**EXERCISE PROMPT:** Every line below that holds the string "Buster" must be copied.

**EXTRACTED RECORDS:**
[Start of section]
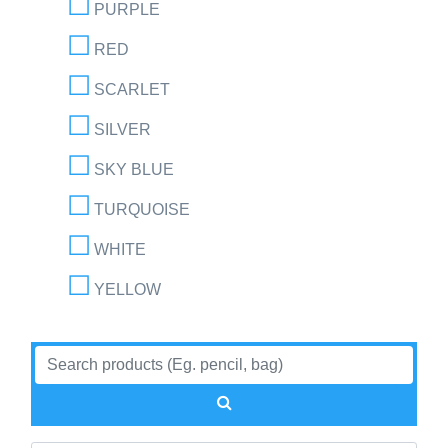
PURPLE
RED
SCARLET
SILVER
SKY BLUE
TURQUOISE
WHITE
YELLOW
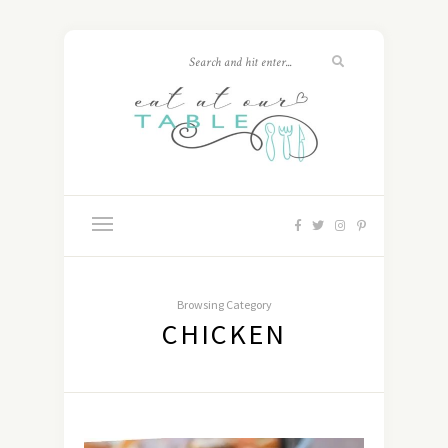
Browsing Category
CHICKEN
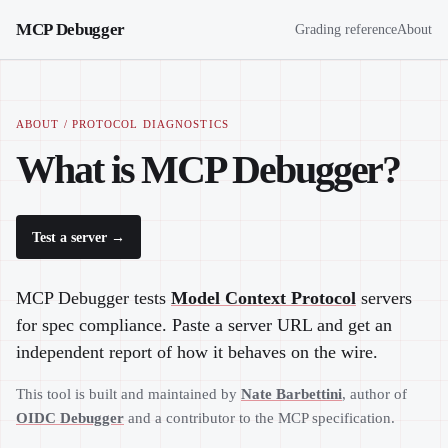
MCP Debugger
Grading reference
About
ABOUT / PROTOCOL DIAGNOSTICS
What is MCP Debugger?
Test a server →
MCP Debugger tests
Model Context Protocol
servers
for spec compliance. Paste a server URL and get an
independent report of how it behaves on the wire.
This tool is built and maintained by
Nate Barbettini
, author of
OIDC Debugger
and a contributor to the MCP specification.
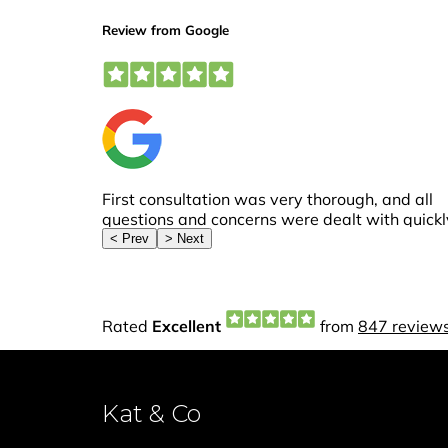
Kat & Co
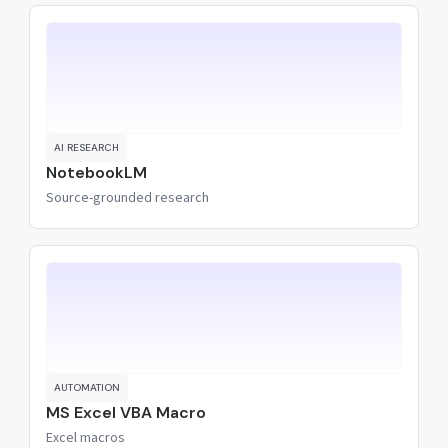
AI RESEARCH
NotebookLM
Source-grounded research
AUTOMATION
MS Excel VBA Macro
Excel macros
[End of section]
[Start of section]
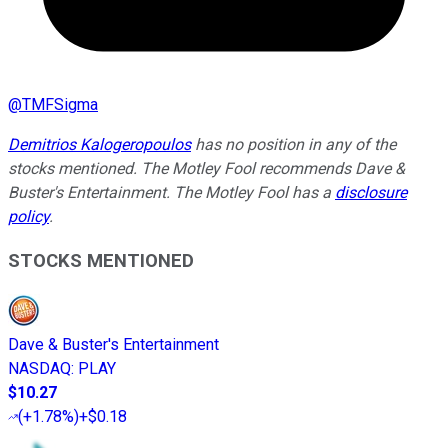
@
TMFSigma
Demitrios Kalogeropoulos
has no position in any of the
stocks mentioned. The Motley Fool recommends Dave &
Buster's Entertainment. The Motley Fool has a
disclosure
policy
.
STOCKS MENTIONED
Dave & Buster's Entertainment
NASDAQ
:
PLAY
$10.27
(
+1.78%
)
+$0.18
[End of section]
**SOLUTION FOR THIS EXERCISE:**
Buster's Entertainment. The Motley Fool has a
Dave & Buster's Entertainment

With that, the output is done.